There are enough crosscurrents in the U.S. economy to sink the sturdiest of financial boats. Stocks are soaring, but job growth is anemic and unemployment remains high. Real estate has bottomed out, but a bull market in foreclosures may just be beginning. Inflation is tame, but prices for gas and groceries are spiking.
Are we being tossed by persistent riptides or finally swimming to shore? Most economists and financial planners forecast brightening skies and safe harbors.
Adam Sherman, CEO of First Trust Financial Resources, predicts “continued, slow, sustained growth” for the economy, plus “some inflation” and “a resurgence in residential real estate” in the second half of the year.
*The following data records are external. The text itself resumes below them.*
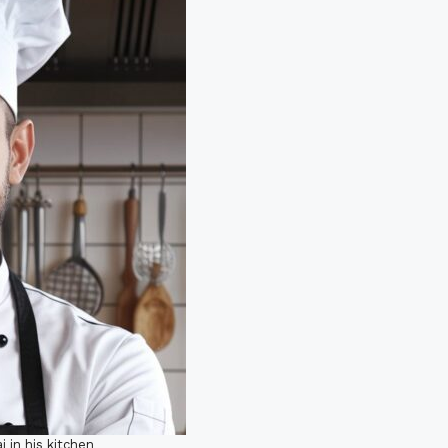
i in his kitchen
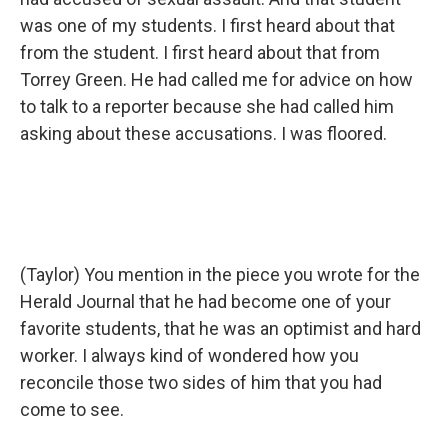
was one of my students. I first heard about that
from the student. I first heard about that from
Torrey Green. He had called me for advice on how
to talk to a reporter because she had called him
asking about these accusations. I was floored.
(Taylor) You mention in the piece you wrote for the
Herald Journal that he had become one of your
favorite students, that he was an optimist and hard
worker. I always kind of wondered how you
reconcile those two sides of him that you had
come to see.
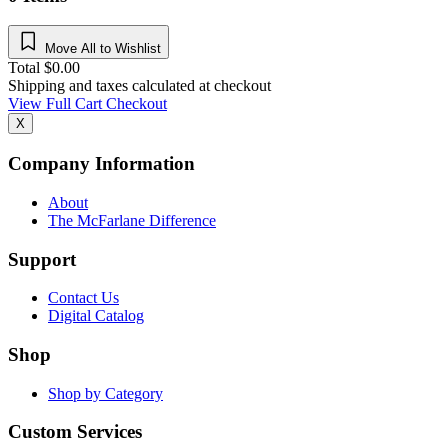
Move All to Wishlist
Total
$
0.00
Shipping and taxes calculated at checkout
View Full Cart
Checkout
X
Company Information
About
The McFarlane Difference
Support
Contact Us
Digital Catalog
Shop
Shop by Category
Custom Services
He looks for “moderate improvement” in the job market, with unemployment trending downward.
“We’re already seeing [inflation] in commodities,” says Sherman, a Lower Merion resident whose Philadelphia firm manages assets for 2,000 clients. “In real estate, there should be a netting out of foreclosures, as bottom-feeders snatch up the properties and banks unload those they don’t want on their balance sheets.”
Many local analysts, however, have a less sanguine view of real estate’s potential to rebound. And the specter of depressed home prices and rising inflation could chill economic recovery.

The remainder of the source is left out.